Plymouth College of Art announces a new creative pedagogy for students launching October 2020
In line with Government guidelines on the reopening of universities, Plymouth College of Art has announced its plans to applicants and returning students, to welcome undergraduate students and staff back to its specialist campus from 5 October 2020 and postgraduate students from 12 October. The college’s specialist Art, Design and Media Pre Degree campus, for A-Level-equivalent and Foundation Diploma students, is planned to reopen from 7 September 2020.
As one of the UK’s last truly independent art schools, Plymouth College of Art’s dynamic and agile community was strongly positioned to adapt to change when universities were asked to close their buildings in March to slow the spread of Covid-19. Teaching was moved online immediately with no disruption for undergraduate, MA and A-Level-equivalent post-16 students.
Over the summer, teaching is being redesigned to take advantage of the new hybrid teaching model, supported by one-to-one and group workshops that will happen on and off campus in specialist workshops and live digital platforms. Alongside this, the college has updated its support and training materials, moving academic, pastoral, careers, library and other professional support services online.
Reopening access to world-class spaces to make
Plymouth College of Art is known internationally as home to physical and digital working environments that encompass some of the richest and most diverse ecosystems of materials, technologies, processes and practices available in an art school. Access to the right working spaces and facilities is vital for artists, designers and makers, which is why the College plans to allow students to pursue and complete their studies and develop their creative practise with as much space for making within campus-based specialist workshops and studios as possible, subject always to Government guidelines and pandemic controls.
When the campus reopens, students will have access to group teaching with academics and highly-skilled technical demonstrators within industry-standard workshop and studio spaces, alongside live video-based lectures, tutorials, one-to-one activities and integrated offline learning. The college’s main Tavistock Place campus is open six days a week, with late-night access Monday to Thursday. Access to workshops and studios will be regularly reviewed throughout the year according to Government guidance, prioritising as much access for students as possible as the year progresses.
Creating safe and secure spaces to learn
Extensive measures are being introduced across each Plymouth College of Art building to prepare for reopening, from protective plastic barriers for student and visitor facing services, 2-metre distances between workstations, one way systems and optimised timetables with staggered breaks and start times, to enhanced cleaning regimes, staff retraining and access to sanitising stations that will allow students back into workshops and studios, using the equipment and facilities that will prepare them for careers in the UK’s world-leading creative industries.
With new rules in place across every building, Plymouth College of Art will work with the Local Authority and Public Health England to support and promote the Track and Trace initiative. Over the summer, all new and returning students will receive simple guidance on how to return safely.
A new kind of art school experience
Associate Professor and Academic Dean Paul Fieldsend-Danks said: “We’ve said before that Plymouth College of Art is a dynamic, cross-disciplinary community of makers and thinkers for whom creativity is as important as reading and writing. When you come to study with us, you learn through both making and thinking, so it’s no surprise that students and staff alike are incredibly excited to return in person to our studios and workshops.

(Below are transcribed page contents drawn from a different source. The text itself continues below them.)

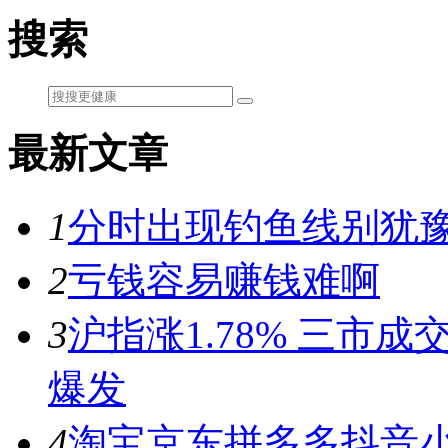
搜索
最新文章
1
分时出现钓鱼线别犹豫
2
亏钱容易赚钱难啊
3
沪指涨1.78% 三市
爆发
4
淘宝京东拼多多抖音小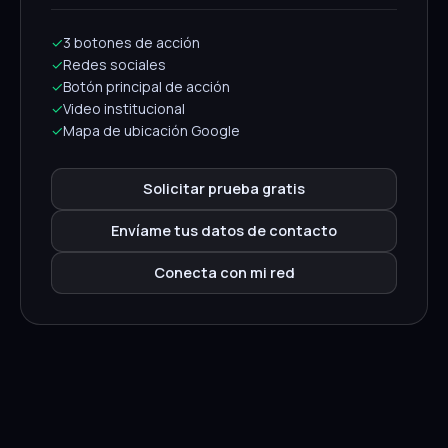
✓
3 botones de acción
✓
Redes sociales
✓
Botón principal de acción
✓
Video institucional
✓
Mapa de ubicación Google
Solicitar prueba gratis
Envíame tus datos de contacto
Conecta con mi red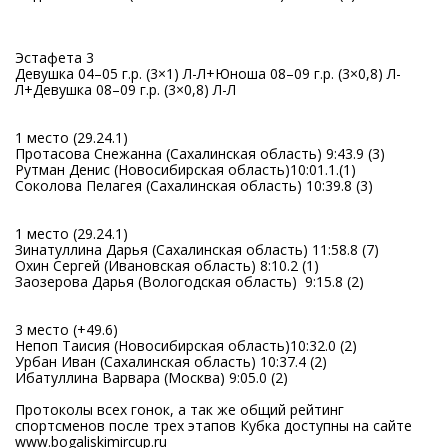
Эстафета 3
Девушка 04–05 г.р. (3×1) Л-Л+Юноша 08–09 г.р. (3×0,8) Л-
Л+Девушка 08–09 г.р. (3×0,8) Л-Л
1 место (29.24.1)
Протасова Снежанна (Сахалинская область) 9:43.9 (3)
Рутман Денис (Новосибирская область)10:01.1.(1)
Соколова Пелагея (Сахалинская область) 10:39.8 (3)
1 место (29.24.1)
Зинатуллина Дарья (Сахалинская область) 11:58.8 (7)
Охин Сергей (Ивановская область) 8:10.2 (1)
Заозерова Дарья (Вологодская область) 9:15.8 (2)
3 место (+49.6)
Непоп Таисия (Новосибирская область)10:32.0 (2)
Урбан Иван (Сахалинская область) 10:37.4 (2)
Ибатуллина Варвара (Москва) 9:05.0 (2)
Протоколы всех гонок, а так же общий рейтинг
спортсменов после трех этапов Кубка доступны на сайте
www.bogaliskimircup.ru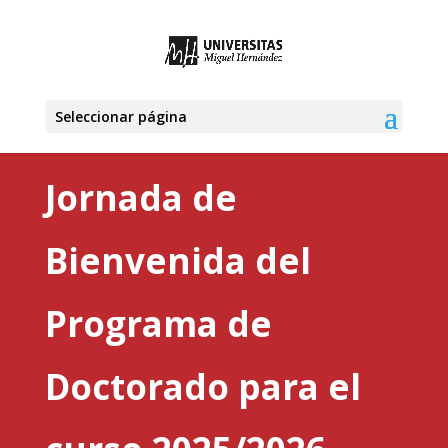
Seleccionar página
Jornada de
Bienvenida del
Programa de
Doctorado para el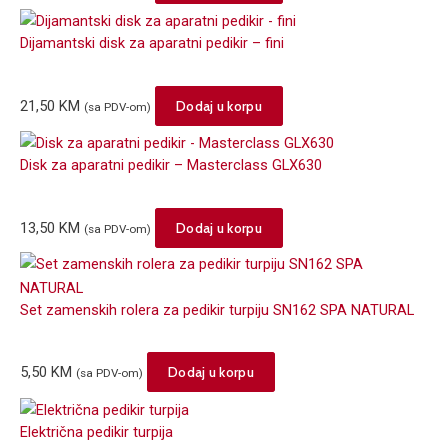
Dijamantski disk za aparatni pedikir – fini
21,50
KM
Dodaj u korpu
(sa PDV-om)
Disk za aparatni pedikir – Masterclass GLX630
13,50
KM
Dodaj u korpu
(sa PDV-om)
Set zamenskih rolera za pedikir turpiju SN162 SPA NATURAL
5,50
KM
Dodaj u korpu
(sa PDV-om)
Električna pedikir turpija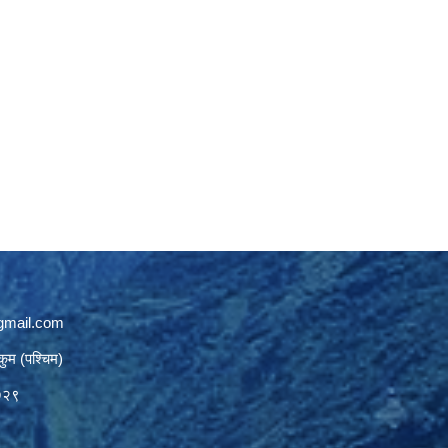
gmail.com
कुम (पश्चिम)
७२९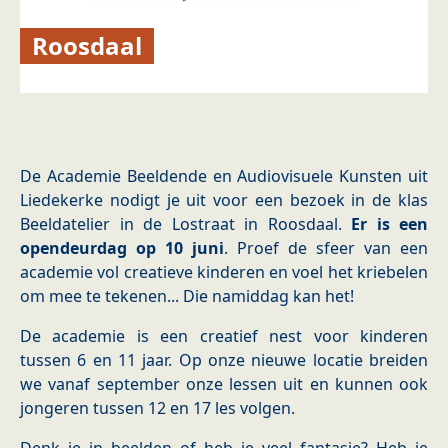
Roosdaal
De Academie Beeldende en Audiovisuele Kunsten uit
Liedekerke nodigt je uit voor een bezoek in de klas
Beeldatelier in de Lostraat in Roosdaal.
Er is een
opendeurdag op 10 juni
. Proef de sfeer van een
academie vol creatieve kinderen en voel het kriebelen
om mee te tekenen... Die namiddag kan het!
De academie is een creatief nest voor kinderen
tussen 6 en 11 jaar. Op onze nieuwe locatie breiden
we vanaf september onze lessen uit en kunnen ook
jongeren tussen 12 en 17 les volgen.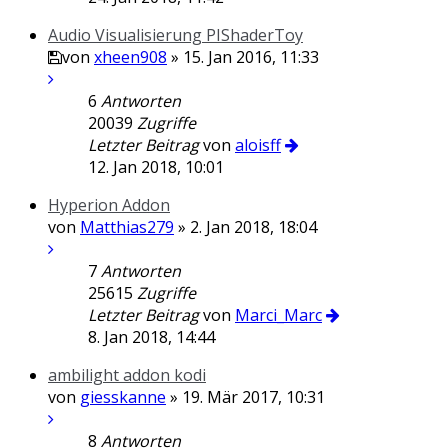
Audio Visualisierung PIShaderToy
von
xheen908
» 15. Jan 2016, 11:33
6
Antworten
20039
Zugriffe
Letzter Beitrag
von
aloisff
12. Jan 2018, 10:01
Hyperion Addon
von
Matthias279
» 2. Jan 2018, 18:04
7
Antworten
25615
Zugriffe
Letzter Beitrag
von
Marci_Marc
8. Jan 2018, 14:44
ambilight addon kodi
von
giesskanne
» 19. Mär 2017, 10:31
8
Antworten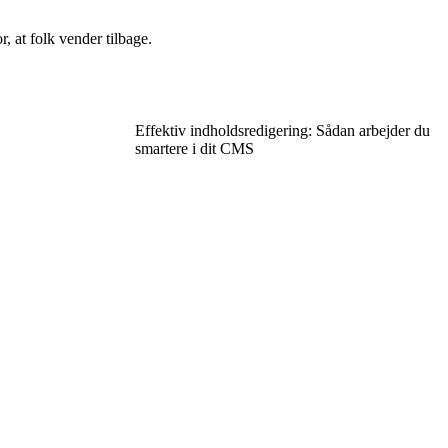
, at folk vender tilbage.
Effektiv indholdsredigering: Sådan arbejder du
smartere i dit CMS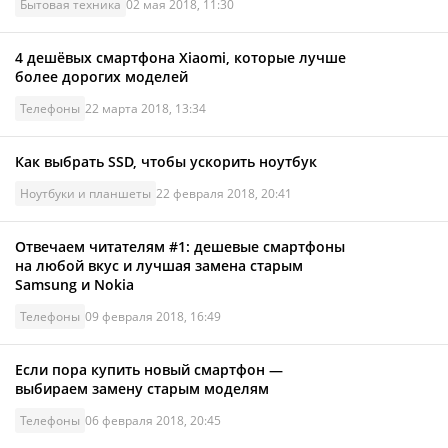
Бытовая техника
02 мая 2018, 11:30
4 дешёвых смартфона Xiaomi, которые лучше
более дорогих моделей
Телефоны
22 марта 2018, 13:34
Как выбрать SSD, чтобы ускорить ноутбук
Ноутбуки и планшеты
22 февраля 2018, 20:41
Отвечаем читателям #1: дешевые смартфоны
на любой вкус и лучшая замена старым
Samsung и Nokia
Телефоны
09 февраля 2018, 16:49
Если пора купить новый смартфон —
выбираем замену старым моделям
Телефоны
06 февраля 2018, 20:45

“We’ve all learned a lot over the summer and I’m incredibly proud of the way our community has responded to the restrictions that lockdown necessitated, from video-streamed guest lecturers by internationally-acclaimed artists and digital roundtable discussions with industry pros to online peer-to-peer crits and technical workshops that have been adapted to use alternative materials and equipment that students could access easily at home. Academics have received overwhelmingly positive feedback from our students on the level support and personal connection that they continue to receive. In fact, many students have reported that they feel like they’re receiving a more personalised learning experience than ever before.
“This year has demonstrated clearly that we can’t take anything for granted, which is why we’ve identified flexible measures to ensure that the work of students and graduates flourishes in a digital environment whilst future-proofing them for long-term success in the creative industries. Whatever happens in the autumn, we’re ready online and on campus to deliver a tailored art-school experience that builds technical skills, nurtures ideas and develops the conceptual and critical voices of our students, connecting them with real-world projects nationally, internationally and in our local community.
“Students benefit from a personal connection with their lecturers and peers, which is why our focus will continue to prioritise meaningful collaboration, group discussions and experimentation. We’re changing the way that we plan for students to access and move around the campus and studios, to ensure that social distancing and safety for all becomes second nature until the global situation improves. We are very fortunate that as a city-centre campus with most accommodation and halls within walking distance, walking or cycling will be a realistic travel option for many of our students.”